[Opening Information supplied section]

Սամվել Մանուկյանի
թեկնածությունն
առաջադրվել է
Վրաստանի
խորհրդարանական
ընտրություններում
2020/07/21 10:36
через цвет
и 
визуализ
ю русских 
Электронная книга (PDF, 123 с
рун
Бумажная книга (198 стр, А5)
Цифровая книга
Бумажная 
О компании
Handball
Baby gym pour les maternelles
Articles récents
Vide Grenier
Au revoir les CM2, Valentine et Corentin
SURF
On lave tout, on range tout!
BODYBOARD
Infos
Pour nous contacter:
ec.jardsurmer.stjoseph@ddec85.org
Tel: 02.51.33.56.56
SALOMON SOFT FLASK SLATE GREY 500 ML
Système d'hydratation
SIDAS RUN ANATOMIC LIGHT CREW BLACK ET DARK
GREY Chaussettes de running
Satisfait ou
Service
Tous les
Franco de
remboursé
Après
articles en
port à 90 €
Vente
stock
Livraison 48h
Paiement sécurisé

[Closing Information supplied section]
[Opening Information supplied section]

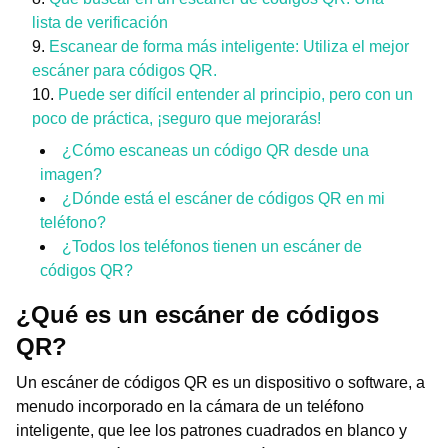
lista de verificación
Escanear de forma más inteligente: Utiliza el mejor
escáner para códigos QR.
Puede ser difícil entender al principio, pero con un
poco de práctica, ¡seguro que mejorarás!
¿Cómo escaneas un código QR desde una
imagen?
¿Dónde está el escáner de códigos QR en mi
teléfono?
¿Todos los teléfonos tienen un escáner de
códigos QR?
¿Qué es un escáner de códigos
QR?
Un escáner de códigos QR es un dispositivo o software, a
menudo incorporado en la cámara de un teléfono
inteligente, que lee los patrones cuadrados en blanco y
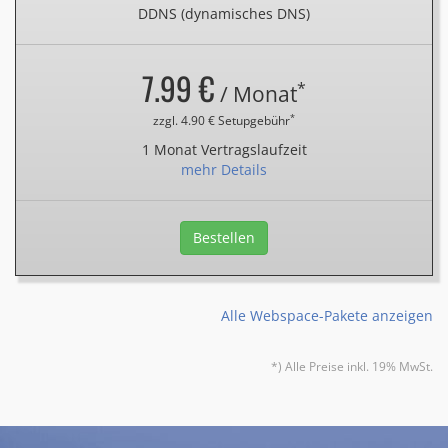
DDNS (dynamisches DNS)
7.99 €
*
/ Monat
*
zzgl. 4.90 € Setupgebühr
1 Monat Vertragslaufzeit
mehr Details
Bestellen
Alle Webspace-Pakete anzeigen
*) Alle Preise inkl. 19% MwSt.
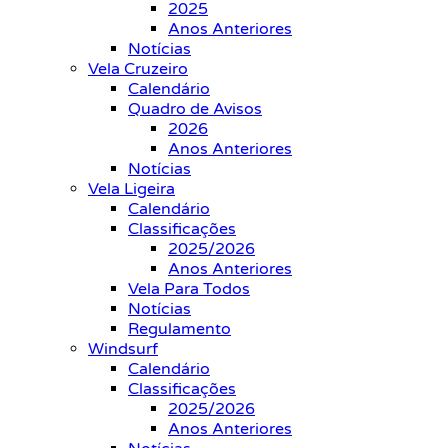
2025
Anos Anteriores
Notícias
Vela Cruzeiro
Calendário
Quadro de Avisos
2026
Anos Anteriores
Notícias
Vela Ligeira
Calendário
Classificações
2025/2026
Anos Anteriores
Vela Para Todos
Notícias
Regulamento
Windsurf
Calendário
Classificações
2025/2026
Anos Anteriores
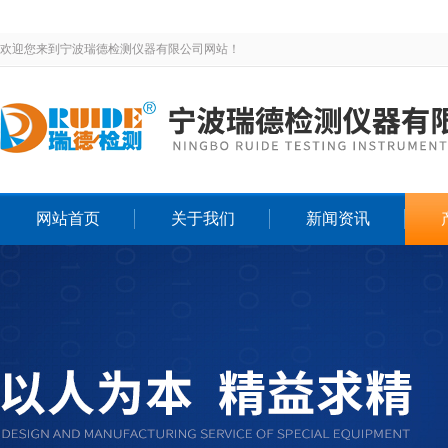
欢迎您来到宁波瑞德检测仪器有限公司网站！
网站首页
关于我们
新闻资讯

[Closing Information supplied section]

Which lines above hold the string "escáner"? Please copy all of them.

escáner para códigos QR.
¿Dónde está el escáner de códigos QR en mi
¿Todos los teléfonos tienen un escáner de
¿Qué es un escáner de códigos
Un escáner de códigos QR es un dispositivo o software, a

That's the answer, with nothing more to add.